==== Data provided ====
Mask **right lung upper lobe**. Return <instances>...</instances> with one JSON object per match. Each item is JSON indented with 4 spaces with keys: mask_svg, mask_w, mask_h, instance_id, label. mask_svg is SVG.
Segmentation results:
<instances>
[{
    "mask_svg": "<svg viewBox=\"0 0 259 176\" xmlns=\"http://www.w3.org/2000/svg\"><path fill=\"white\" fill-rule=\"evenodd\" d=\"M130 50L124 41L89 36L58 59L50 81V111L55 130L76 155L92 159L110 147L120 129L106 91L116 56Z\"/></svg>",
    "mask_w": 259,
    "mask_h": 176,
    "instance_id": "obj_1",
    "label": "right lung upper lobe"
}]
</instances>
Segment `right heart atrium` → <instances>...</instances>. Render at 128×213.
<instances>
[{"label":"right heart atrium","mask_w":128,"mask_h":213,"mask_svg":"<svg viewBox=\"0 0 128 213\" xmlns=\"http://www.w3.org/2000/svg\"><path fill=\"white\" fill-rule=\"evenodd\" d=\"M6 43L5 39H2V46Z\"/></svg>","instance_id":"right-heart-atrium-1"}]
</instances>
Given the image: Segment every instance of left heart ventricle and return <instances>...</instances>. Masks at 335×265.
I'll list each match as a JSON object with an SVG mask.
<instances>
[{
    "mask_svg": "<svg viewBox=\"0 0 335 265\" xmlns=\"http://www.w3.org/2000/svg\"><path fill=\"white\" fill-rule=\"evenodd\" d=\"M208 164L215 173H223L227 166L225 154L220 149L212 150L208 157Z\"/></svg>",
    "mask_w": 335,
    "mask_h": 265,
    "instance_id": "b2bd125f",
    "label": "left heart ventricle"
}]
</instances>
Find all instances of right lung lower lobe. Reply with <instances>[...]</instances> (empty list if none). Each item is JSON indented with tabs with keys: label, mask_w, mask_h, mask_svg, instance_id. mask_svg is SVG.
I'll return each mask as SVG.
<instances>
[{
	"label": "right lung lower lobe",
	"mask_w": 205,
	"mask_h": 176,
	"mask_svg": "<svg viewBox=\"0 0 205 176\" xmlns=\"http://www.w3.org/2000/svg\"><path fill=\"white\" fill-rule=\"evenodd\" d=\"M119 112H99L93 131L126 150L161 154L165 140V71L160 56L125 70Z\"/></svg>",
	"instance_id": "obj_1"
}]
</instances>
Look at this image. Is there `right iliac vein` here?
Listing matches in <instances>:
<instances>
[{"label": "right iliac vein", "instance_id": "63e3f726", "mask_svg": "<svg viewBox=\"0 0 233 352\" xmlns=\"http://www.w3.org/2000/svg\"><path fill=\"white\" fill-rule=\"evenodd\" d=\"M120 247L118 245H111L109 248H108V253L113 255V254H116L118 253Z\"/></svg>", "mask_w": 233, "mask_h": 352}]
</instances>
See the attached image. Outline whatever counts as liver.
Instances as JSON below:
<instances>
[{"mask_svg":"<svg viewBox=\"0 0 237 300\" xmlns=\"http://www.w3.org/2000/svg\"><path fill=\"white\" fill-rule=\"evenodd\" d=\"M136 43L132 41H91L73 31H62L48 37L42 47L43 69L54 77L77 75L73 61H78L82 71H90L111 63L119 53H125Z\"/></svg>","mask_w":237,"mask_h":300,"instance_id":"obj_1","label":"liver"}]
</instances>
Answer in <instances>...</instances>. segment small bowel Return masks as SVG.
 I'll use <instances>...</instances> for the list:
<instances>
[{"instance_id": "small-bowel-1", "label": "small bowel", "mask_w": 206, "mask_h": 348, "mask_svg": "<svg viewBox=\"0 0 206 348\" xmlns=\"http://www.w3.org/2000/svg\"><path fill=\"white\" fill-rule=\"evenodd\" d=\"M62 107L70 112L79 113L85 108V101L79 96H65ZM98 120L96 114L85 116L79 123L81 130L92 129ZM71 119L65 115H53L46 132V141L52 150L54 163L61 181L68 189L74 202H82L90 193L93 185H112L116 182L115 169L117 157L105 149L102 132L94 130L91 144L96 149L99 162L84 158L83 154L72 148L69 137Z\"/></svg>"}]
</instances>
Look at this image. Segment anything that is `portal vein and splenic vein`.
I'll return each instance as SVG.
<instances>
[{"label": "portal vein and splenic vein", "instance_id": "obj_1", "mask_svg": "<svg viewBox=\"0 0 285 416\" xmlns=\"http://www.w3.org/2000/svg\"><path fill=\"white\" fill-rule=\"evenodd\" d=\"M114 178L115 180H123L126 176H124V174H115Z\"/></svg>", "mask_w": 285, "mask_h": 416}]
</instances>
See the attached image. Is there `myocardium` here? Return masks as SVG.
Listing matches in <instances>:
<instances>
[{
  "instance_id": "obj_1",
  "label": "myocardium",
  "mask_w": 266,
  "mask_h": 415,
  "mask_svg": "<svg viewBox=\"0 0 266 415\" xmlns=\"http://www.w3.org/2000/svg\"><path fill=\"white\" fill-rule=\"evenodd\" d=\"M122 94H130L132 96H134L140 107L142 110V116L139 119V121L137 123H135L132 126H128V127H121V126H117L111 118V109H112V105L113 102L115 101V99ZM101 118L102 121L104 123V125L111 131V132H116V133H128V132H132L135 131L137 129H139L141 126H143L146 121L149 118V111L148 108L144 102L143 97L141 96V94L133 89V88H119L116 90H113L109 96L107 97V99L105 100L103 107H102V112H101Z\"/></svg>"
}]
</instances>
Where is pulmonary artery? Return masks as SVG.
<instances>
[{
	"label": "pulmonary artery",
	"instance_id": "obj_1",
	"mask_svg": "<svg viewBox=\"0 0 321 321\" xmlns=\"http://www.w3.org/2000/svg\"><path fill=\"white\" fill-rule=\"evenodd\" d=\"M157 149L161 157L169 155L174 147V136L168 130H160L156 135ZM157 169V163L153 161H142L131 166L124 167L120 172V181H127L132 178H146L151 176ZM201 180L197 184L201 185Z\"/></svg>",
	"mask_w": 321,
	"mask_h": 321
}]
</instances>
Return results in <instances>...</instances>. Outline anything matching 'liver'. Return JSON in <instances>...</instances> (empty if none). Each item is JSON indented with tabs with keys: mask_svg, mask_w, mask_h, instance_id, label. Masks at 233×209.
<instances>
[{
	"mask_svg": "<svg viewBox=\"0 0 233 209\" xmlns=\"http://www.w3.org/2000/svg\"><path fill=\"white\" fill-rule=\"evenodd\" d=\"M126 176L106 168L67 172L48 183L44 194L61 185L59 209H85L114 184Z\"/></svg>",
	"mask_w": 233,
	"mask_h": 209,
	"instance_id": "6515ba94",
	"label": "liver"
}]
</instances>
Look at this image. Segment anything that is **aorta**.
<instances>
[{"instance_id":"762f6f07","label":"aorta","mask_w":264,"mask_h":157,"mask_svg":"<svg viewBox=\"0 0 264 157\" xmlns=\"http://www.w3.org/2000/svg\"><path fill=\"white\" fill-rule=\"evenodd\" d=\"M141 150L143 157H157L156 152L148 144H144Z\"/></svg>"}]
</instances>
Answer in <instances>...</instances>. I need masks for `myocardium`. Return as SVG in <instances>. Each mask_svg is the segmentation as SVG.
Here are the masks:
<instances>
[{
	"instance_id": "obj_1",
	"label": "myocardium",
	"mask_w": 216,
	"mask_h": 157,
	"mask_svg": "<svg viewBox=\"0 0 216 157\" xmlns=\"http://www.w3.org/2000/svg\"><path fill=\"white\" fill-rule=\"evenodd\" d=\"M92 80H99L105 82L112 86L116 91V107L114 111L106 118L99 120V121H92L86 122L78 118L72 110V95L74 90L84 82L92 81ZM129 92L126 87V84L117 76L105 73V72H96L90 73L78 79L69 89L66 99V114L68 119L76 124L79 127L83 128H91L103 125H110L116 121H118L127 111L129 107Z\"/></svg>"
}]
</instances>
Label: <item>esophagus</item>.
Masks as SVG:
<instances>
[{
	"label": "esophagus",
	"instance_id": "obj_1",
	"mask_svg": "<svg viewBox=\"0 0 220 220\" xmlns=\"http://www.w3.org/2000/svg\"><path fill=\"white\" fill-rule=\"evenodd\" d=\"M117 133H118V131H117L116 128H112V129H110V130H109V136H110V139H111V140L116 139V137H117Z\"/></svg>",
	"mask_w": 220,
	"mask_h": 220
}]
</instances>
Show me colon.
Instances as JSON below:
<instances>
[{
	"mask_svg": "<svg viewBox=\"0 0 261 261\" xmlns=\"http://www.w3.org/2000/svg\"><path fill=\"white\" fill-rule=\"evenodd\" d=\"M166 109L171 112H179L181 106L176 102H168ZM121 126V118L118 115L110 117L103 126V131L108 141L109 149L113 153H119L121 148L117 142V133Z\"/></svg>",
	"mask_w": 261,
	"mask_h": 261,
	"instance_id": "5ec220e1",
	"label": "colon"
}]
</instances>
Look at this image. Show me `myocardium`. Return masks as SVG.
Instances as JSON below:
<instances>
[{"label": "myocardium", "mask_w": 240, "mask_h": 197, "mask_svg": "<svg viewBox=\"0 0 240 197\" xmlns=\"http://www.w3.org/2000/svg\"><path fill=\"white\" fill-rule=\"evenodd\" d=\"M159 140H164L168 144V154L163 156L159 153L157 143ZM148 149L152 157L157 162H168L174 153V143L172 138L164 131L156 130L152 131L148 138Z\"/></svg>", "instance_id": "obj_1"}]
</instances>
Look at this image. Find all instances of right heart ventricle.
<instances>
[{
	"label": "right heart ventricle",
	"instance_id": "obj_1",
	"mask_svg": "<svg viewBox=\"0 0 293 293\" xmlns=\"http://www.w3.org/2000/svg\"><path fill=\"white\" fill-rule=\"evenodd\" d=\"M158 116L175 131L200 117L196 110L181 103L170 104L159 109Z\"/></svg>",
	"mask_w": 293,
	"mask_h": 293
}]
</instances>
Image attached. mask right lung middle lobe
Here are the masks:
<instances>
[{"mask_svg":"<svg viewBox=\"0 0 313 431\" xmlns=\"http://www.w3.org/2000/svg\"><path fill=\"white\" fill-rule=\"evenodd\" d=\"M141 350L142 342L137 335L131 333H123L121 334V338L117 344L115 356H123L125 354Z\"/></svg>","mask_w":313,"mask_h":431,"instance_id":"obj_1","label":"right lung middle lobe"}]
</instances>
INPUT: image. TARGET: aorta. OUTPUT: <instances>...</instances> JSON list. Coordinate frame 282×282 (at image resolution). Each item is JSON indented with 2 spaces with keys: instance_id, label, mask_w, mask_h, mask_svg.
====
#### [Requirement]
Copy out, exactly as given, the line containing "Image attached. mask right lung middle lobe" together with every line after it in the material.

#### [Answer to this exercise]
Image attached. mask right lung middle lobe
Here are the masks:
<instances>
[{"mask_svg":"<svg viewBox=\"0 0 313 431\" xmlns=\"http://www.w3.org/2000/svg\"><path fill=\"white\" fill-rule=\"evenodd\" d=\"M141 350L142 342L137 335L131 333H123L121 334V338L117 344L115 356H123L125 354Z\"/></svg>","mask_w":313,"mask_h":431,"instance_id":"obj_1","label":"right lung middle lobe"}]
</instances>
INPUT: image. TARGET: aorta. OUTPUT: <instances>...</instances> JSON list. Coordinate frame 282×282 (at image resolution). Each item is JSON indented with 2 spaces with keys: instance_id, label, mask_w, mask_h, mask_svg.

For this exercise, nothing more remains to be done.